Saved entries:
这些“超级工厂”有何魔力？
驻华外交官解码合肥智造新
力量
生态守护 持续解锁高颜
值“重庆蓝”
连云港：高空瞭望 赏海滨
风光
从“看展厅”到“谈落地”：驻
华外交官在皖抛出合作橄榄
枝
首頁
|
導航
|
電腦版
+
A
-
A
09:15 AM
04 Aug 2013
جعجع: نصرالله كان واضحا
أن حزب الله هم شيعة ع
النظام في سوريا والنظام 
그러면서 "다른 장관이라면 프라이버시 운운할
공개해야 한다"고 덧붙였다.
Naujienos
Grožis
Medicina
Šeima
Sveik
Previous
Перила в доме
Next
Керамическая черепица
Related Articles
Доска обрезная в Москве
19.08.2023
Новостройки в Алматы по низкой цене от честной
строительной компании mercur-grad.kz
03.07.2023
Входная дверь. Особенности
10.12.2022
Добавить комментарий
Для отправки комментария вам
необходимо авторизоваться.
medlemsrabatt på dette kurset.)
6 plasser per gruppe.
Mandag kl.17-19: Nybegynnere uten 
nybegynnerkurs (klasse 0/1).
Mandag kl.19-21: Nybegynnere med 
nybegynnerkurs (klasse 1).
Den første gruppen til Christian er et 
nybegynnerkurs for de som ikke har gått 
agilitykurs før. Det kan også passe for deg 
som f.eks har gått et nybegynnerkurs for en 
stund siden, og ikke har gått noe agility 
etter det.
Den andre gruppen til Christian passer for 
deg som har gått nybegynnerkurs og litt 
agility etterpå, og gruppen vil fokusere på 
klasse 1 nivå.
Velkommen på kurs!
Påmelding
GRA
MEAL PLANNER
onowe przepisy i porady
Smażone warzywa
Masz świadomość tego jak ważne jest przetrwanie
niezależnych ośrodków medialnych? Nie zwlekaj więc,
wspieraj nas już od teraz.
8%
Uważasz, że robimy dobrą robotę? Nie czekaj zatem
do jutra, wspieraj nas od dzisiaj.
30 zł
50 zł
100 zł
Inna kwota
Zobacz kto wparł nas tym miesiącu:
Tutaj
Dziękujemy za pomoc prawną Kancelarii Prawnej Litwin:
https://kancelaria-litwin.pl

Task description:
Only one stretch of the records above is wanted: the lines between the one holding "строительной компании mercur-grad.kz" and the one holding "deg som har gått nybegynnerkurs og litt", inclusive, reproduced exactly.

Answer box:
строительной компании mercur-grad.kz
03.07.2023
Входная дверь. Особенности
10.12.2022
Добавить комментарий
Для отправки комментария вам
необходимо авторизоваться.
medlemsrabatt på dette kurset.)
6 plasser per gruppe.
Mandag kl.17-19: Nybegynnere uten 
nybegynnerkurs (klasse 0/1).
Mandag kl.19-21: Nybegynnere med 
nybegynnerkurs (klasse 1).
Den første gruppen til Christian er et 
nybegynnerkurs for de som ikke har gått 
agilitykurs før. Det kan også passe for deg 
som f.eks har gått et nybegynnerkurs for en 
stund siden, og ikke har gått noe agility 
etter det.
Den andre gruppen til Christian passer for 
deg som har gått nybegynnerkurs og litt 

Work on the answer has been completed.